“Premium imports from Japan”
If you are looking to indulge in some premium Japanese food that would not leave you scrimping on a budget at the end of the month, then Kinsa Sushi will be the ideal place to eat at. The restaurant has put a new spin on the ‘Kaiten‘ (Conveyor Belt) concept in Singapore by featuring Singapore very first ‘levitating’ sushi belt.
Over a single piece table-counter, sushi plates were magnetically attracted to the moving glowing conveyor belt. I couldn’t help but think of how easy clean-up would be. Very clever.
The restaurant provides a homely and cosy ambiance, with rather wood-driven furniture much to the style of Japanese shops. They have also been kind enough to install blinders for those who are seated at the windows; it can get pretty bright sometimes.
I immediately noticed a strange sight a few steps into the restaurant. There were fresh seafood within a fish tank up for display! Upon further inquiry, it was found out that Kinsa Sushi actually enables customers to decide how they wanted their picks of seafood to be prepared. The restaurant guarantees the freshness of the fishes by flying them in every two to three days directly from various regions in Japan.
Usually, the most asked-for way of preparing the fishes would be to prepare both sides of the fish as Sashimi, with the rest of the fish made into a broth. I thought it was really magnanimous of the restaurant to only charge for the cost of the actual fish and not for the preparation methods.
I marvelled at just how fresh the Isaki Sashimi – Grunt Fish ($32) was when I placed it in my mouth. It was excellent even on its own but when paired with a tad of the Japanese vinaigrette the restaurant had provided? Heavenly. It seemed as though the meat simply melted with every chew, releasing nuances of sweetness which kept me attacking the fish fervently with my chopsticks.
The Salmon Sashimi ($4.80 for 3pcs) were cut thickly and I felt that it was quite good value-for-money.
After finishing the Isaki, the bones are made into a broth like so.
Kinsa Sushi’s Foie Gras Mizore Mushi (Foie Gras Soup, $6.80) surprised me because of its richness and fragrance. Balanced delicately with minced radishes, the soup was not overpowered simply by the taste of foie gras. Instead, hints of mushroom still peeked through mouthfuls of soup. The foie gras cubes themselves were also absolutely tender.
Kinsa Sushi’s prized Wagyu Don ($24.90) had me feeling just a little bit disappointed.
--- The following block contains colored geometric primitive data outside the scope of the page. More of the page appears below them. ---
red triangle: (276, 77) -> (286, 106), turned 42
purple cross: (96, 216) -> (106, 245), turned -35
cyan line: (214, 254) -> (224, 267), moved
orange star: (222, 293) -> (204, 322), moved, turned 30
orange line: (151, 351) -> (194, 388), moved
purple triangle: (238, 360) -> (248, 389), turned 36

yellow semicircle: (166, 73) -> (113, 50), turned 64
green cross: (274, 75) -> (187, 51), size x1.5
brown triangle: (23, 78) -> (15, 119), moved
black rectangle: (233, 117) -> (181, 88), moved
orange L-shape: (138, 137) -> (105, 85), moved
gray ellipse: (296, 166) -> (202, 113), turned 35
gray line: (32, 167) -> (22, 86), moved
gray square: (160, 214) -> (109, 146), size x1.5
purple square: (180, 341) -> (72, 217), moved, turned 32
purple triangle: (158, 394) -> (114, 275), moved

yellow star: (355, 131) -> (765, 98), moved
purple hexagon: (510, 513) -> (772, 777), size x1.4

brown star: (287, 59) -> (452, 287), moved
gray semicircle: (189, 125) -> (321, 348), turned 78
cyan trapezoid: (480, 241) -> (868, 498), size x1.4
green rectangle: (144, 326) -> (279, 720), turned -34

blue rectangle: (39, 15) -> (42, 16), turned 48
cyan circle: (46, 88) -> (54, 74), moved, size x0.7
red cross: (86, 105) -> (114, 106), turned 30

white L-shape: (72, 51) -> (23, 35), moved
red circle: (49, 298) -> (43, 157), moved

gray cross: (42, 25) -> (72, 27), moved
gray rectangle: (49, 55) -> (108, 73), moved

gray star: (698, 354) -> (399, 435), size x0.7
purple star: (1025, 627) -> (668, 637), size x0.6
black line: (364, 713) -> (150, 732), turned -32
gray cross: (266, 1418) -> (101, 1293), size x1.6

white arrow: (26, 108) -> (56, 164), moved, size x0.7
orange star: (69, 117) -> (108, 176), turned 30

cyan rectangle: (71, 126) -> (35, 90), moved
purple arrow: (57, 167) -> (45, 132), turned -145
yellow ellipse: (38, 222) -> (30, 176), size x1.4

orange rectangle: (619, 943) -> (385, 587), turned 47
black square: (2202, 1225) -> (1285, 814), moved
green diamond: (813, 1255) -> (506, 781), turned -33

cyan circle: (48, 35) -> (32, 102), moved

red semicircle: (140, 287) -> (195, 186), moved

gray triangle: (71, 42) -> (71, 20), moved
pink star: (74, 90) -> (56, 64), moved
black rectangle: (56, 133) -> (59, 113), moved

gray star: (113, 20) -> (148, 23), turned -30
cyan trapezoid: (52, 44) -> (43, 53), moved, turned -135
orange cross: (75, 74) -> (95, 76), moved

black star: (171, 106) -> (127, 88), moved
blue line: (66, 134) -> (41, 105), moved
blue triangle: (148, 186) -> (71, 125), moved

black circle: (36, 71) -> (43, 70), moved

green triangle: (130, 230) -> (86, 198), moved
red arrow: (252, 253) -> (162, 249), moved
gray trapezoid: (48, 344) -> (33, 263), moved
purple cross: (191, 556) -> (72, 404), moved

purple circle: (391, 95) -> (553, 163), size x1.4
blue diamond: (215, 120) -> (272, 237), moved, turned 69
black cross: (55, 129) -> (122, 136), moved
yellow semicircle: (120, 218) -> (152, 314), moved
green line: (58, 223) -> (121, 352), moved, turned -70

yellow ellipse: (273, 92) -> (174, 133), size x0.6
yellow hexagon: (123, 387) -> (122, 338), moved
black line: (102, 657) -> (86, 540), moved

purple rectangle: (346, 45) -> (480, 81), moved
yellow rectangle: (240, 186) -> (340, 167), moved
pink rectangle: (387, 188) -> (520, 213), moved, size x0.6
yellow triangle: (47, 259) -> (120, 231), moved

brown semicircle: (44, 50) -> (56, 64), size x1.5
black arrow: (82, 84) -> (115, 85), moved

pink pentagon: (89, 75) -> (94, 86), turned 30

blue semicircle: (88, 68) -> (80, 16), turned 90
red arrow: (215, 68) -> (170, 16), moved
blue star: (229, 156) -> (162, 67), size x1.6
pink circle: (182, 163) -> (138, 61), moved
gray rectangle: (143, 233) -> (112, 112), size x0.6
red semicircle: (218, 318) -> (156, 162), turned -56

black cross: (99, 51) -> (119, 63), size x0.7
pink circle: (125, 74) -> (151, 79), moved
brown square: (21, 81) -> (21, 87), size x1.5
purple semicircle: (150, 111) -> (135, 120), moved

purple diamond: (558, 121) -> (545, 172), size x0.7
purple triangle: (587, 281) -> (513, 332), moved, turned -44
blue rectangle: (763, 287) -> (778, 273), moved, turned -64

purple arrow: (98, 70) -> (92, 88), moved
There might have been a little too much sauce drizzled over the dish as it was slightly too sweet for my liking.
Furthermore, even though the marbling of the Kagoshima A4 Wagyu Beef Slices was awe-worthy, I would have preferred if the beef was a tad more flavourful. The rice, on the other hand, was utterly fluffy and aromatic.
I can already imagine how salivation-inducing the Wagyu Don would be if there was less sauce and if the beef was given a tad more flavour.
My favourite dish has got to be their Kanpachi Kama (Amberjack Collar, $16.80). The meat was tender and wonderfully grilled to perfection. A touch of lemon juice also brought out the natural flavour of the fish meat; overall a highly enjoyable dish.
I think that the combination of cucumber, avocado, aburi salmon and salmon roe can never go wrong and Kinsa Sushi has proved me right with their delightfully delicious Kinsa Roll ($14.80).
Things get more interesting with the restaurant’s Dragon Roll ($14.80), where Fried King Prawn meets avocado, mango and also flying fish roe. I wasn’t a big fan of the pairing of mango with avocado but the crispiness of the fried prawn really meshed well with the mushiness of avocado.
Peanut Mochi ($4), Black Sesame Mochi ($4), Yuzu Sherbet ($4.50), Green Tea Ice cream ($3.80). Out of all the deserts which Kinsa Sushi offered, I liked their Yuzu Sherbet the most. It was light and refreshing, wholly infused with the tangy flavour of Yuzu; the epitome of a sorbet.
Overall, I feel that it would be rather hard to find another restaurant which offers such great value-for-money like Kinsa Sushi does. They really do employ premium ingredients imported directly from Japan and the quality of food they serve is telling of that fact. I would definitely return for more of their Kanpachi Kama (Amberjack Collar) and Seasonal Fish Sashimi.